What to do
Leaving out the images, return the data below exactly as it is written.
___ Material for this task ___
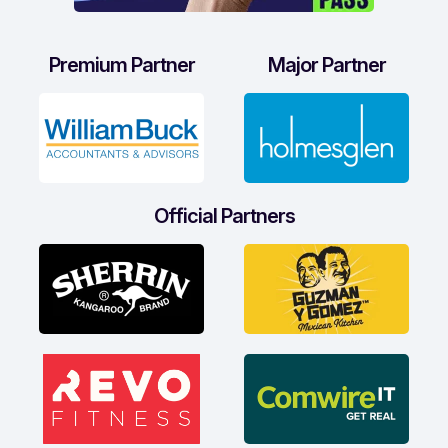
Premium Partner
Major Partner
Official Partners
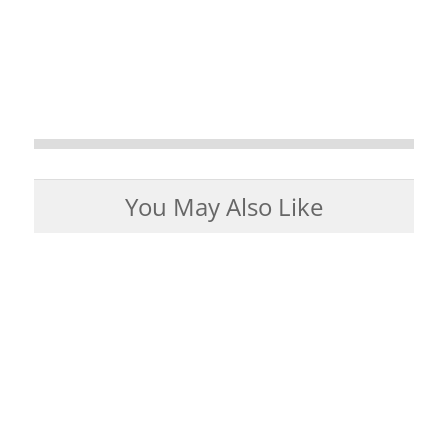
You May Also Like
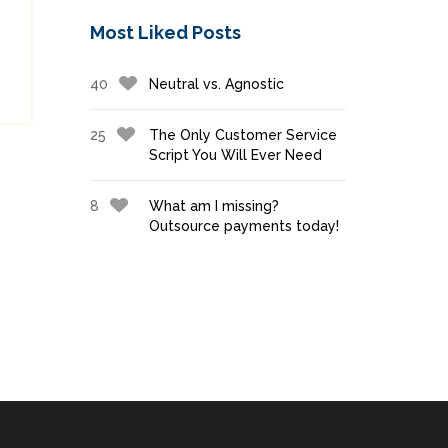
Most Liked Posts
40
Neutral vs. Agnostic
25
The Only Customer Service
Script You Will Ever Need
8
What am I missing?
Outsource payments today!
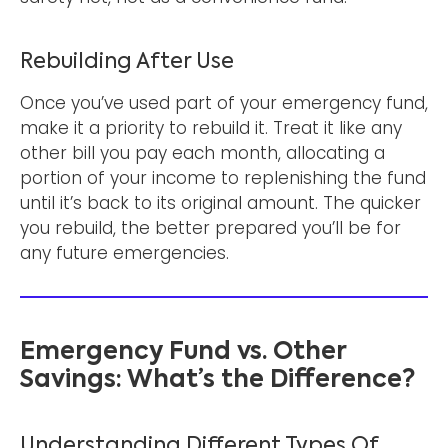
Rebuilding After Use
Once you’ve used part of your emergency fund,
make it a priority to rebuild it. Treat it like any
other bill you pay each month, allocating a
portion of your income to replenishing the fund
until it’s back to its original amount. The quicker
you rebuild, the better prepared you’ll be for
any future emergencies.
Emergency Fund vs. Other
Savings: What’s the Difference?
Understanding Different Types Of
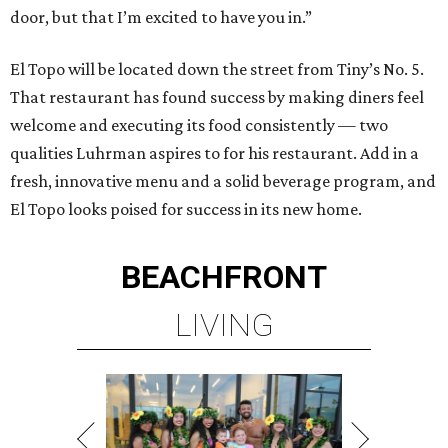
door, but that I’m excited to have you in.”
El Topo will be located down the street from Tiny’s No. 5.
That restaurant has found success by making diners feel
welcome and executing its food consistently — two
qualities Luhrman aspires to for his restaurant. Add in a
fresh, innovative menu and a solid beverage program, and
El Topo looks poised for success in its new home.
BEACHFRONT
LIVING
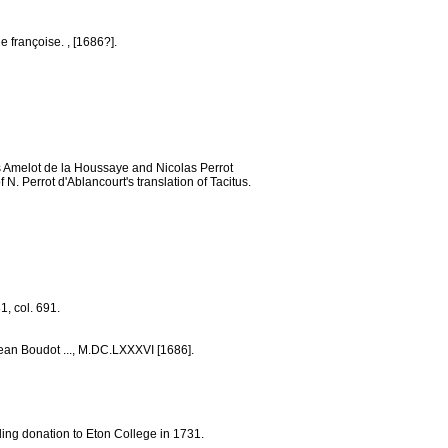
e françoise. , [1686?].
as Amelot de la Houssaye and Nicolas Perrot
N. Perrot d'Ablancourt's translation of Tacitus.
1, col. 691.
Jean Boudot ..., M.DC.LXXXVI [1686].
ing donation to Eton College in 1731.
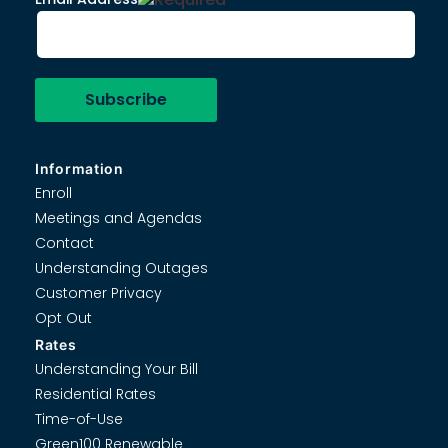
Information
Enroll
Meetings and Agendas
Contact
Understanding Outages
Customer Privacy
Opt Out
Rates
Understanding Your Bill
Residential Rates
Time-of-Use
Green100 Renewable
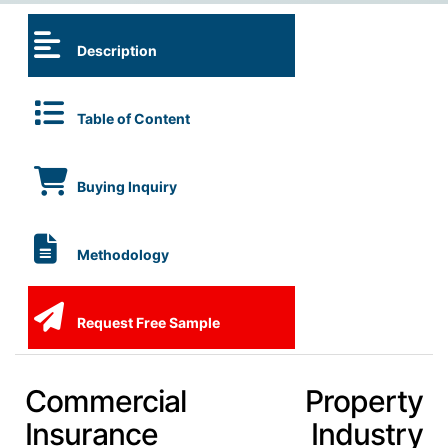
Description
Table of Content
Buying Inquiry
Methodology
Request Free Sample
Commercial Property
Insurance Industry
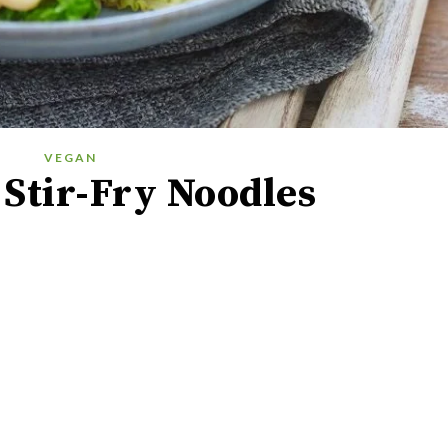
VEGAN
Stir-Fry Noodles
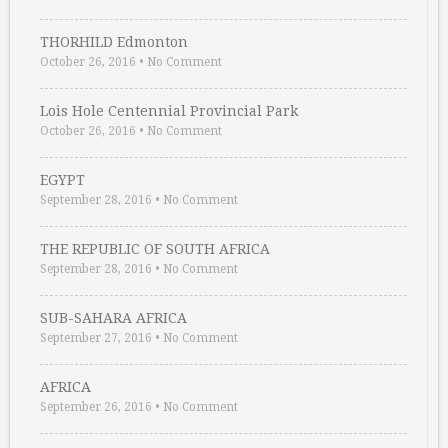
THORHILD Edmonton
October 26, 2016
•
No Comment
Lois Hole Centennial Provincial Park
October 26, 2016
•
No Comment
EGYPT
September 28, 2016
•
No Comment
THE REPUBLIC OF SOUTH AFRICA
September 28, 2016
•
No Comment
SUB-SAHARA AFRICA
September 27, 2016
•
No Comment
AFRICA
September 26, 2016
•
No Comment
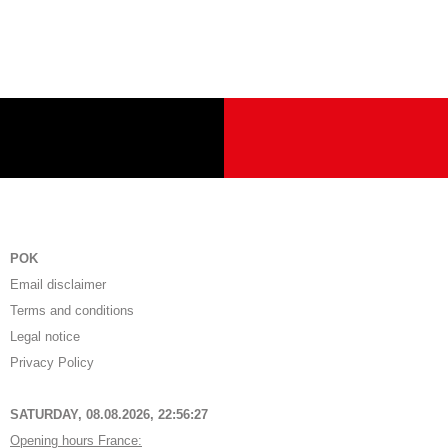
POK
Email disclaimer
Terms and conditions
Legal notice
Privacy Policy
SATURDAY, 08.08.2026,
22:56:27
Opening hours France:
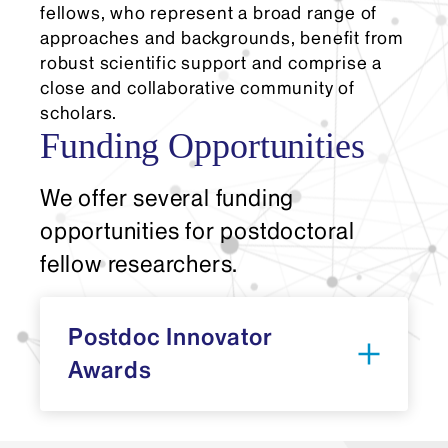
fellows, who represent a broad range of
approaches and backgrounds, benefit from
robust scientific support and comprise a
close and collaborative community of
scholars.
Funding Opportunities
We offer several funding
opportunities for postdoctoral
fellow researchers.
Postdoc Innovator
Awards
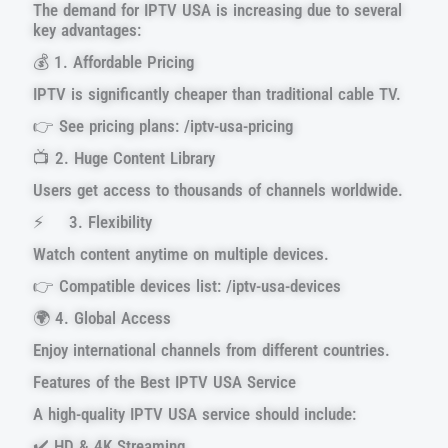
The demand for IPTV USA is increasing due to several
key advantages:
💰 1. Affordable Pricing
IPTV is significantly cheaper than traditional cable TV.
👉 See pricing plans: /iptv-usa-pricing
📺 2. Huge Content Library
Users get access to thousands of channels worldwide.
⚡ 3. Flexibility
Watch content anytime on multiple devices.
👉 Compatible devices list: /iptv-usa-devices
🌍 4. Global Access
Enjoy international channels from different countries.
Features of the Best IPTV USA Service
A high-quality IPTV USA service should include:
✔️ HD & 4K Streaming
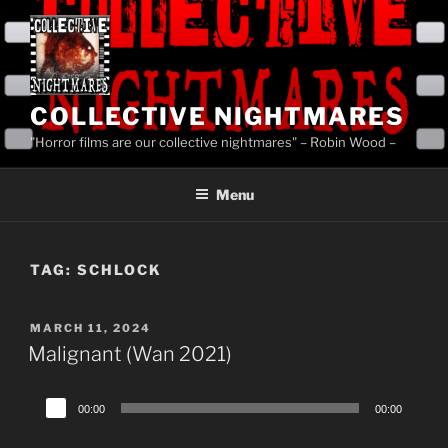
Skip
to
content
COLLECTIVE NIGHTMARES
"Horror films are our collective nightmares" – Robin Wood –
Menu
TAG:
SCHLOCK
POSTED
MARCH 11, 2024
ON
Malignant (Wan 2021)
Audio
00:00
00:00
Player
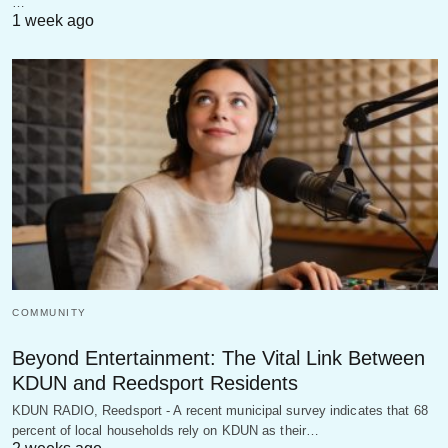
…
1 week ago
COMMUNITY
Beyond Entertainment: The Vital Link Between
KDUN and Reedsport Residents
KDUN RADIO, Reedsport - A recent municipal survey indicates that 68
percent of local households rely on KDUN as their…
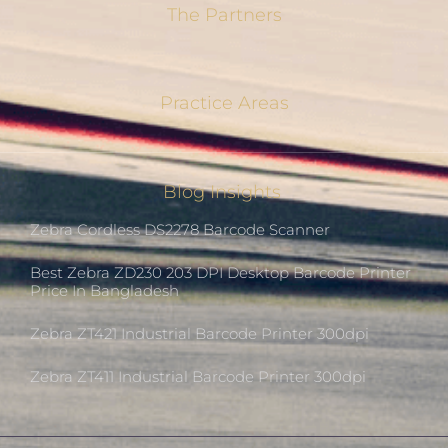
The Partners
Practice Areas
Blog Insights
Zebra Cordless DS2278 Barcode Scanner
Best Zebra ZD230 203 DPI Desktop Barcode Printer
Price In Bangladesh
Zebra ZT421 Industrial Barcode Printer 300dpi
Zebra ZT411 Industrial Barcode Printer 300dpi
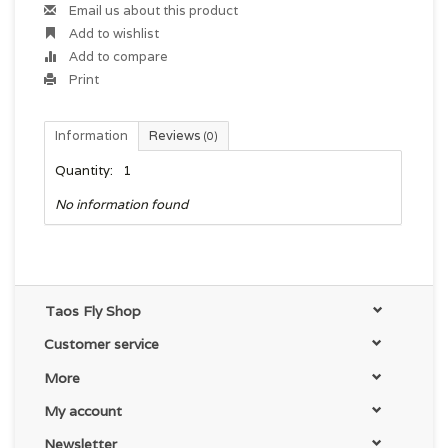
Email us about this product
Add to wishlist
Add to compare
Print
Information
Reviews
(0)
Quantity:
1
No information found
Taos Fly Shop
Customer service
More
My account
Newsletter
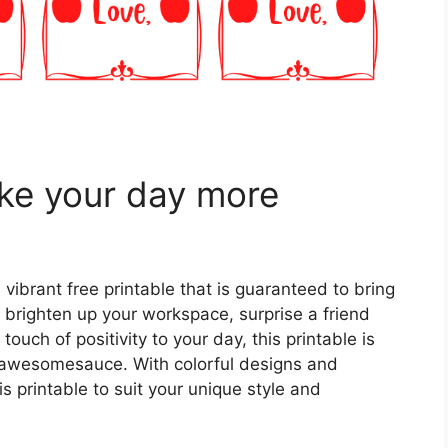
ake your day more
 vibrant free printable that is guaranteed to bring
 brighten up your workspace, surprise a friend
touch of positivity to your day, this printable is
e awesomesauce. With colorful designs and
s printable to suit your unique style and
___
Written response
Premium Partner
Major Partner
Official Partners
You May Also Like
Most Liked Posts
40
Neutral vs. Agnostic
25
The Only Customer Service
Script You Will Ever Need
8
What am I missing?
Outsource payments today!
Rebuilding After Use
Once you’ve used part of your emergency fund,
make it a priority to rebuild it. Treat it like any
other bill you pay each month, allocating a
portion of your income to replenishing the fund
until it’s back to its original amount. The quicker
you rebuild, the better prepared you’ll be for
any future emergencies.
Emergency Fund vs. Other
Savings: What’s the Difference?
Understanding Different Types Of
door, but that I’m excited to have you in.”
El Topo will be located down the street from Tiny’s No. 5.
That restaurant has found success by making diners feel
welcome and executing its food consistently — two
qualities Luhrman aspires to for his restaurant. Add in a
fresh, innovative menu and a solid beverage program, and
El Topo looks poised for success in its new home.
BEACHFRONT
LIVING
e françoise. , [1686?].
as Amelot de la Houssaye and Nicolas Perrot
N. Perrot d'Ablancourt's translation of Tacitus.
1, col. 691.
Jean Boudot ..., M.DC.LXXXVI [1686].
ing donation to Eton College in 1731.
Information
Enroll
Meetings and Agendas
Contact
Understanding Outages
Customer Privacy
Opt Out
Rates
Understanding Your Bill
Residential Rates
Time-of-Use
Green100 Renewable
Description
Table of Content
Buying Inquiry
Methodology
Request Free Sample
Commercial Property
Insurance Industry
VEGAN
Stir-Fry Noodles
THORHILD Edmonton
October 26, 2016
•
No Comment
Lois Hole Centennial Provincial Park
October 26, 2016
•
No Comment
EGYPT
September 28, 2016
•
No Comment
THE REPUBLIC OF SOUTH AFRICA
September 28, 2016
•
No Comment
SUB-SAHARA AFRICA
September 27, 2016
•
No Comment
AFRICA
September 26, 2016
•
No Comment
POK
Email disclaimer
Terms and conditions
Legal notice
Privacy Policy
SATURDAY, 08.08.2026,
22:56:27
Opening hours France:
fellows, who represent a broad range of
approaches and backgrounds, benefit from
robust scientific support and comprise a
close and collaborative community of
scholars.
Funding Opportunities
We offer several funding
opportunities for postdoctoral
fellow researchers.
Postdoc Innovator
Awards
The demand for IPTV USA is increasing due to several
key advantages:
💰 1. Affordable Pricing
IPTV is significantly cheaper than traditional cable TV.
👉 See pricing plans: /iptv-usa-pricing
📺 2. Huge Content Library
Users get access to thousands of channels worldwide.
⚡ 3. Flexibility
Watch content anytime on multiple devices.
👉 Compatible devices list: /iptv-usa-devices
🌍 4. Global Access
Enjoy international channels from different countries.
Features of the Best IPTV USA Service
A high-quality IPTV USA service should include:
✔️ HD & 4K Streaming
Skip
to
content
COLLECTIVE NIGHTMARES
"Horror films are our collective nightmares" – Robin Wood –
Menu
TAG:
SCHLOCK
POSTED
MARCH 11, 2024
ON
Malignant (Wan 2021)
Audio
00:00
00:00
Player
…
1 week ago
COMMUNITY
Beyond Entertainment: The Vital Link Between
KDUN and Reedsport Residents
KDUN RADIO, Reedsport - A recent municipal survey indicates that 68
percent of local households rely on KDUN as their…
The Partners
Practice Areas
Blog Insights
Zebra Cordless DS2278 Barcode Scanner
Best Zebra ZD230 203 DPI Desktop Barcode Printer
Price In Bangladesh
Zebra ZT421 Industrial Barcode Printer 300dpi
Zebra ZT411 Industrial Barcode Printer 300dpi
Email us about this product
Add to wishlist
Add to compare
Print
Information
Reviews
(0)
Quantity:
1
No information found
Taos Fly Shop
Customer service
More
My account
Newsletter
ake your day more
 vibrant free printable that is guaranteed to bring
 brighten up your workspace, surprise a friend
touch of positivity to your day, this printable is
e awesomesauce. With colorful designs and
s printable to suit your unique style and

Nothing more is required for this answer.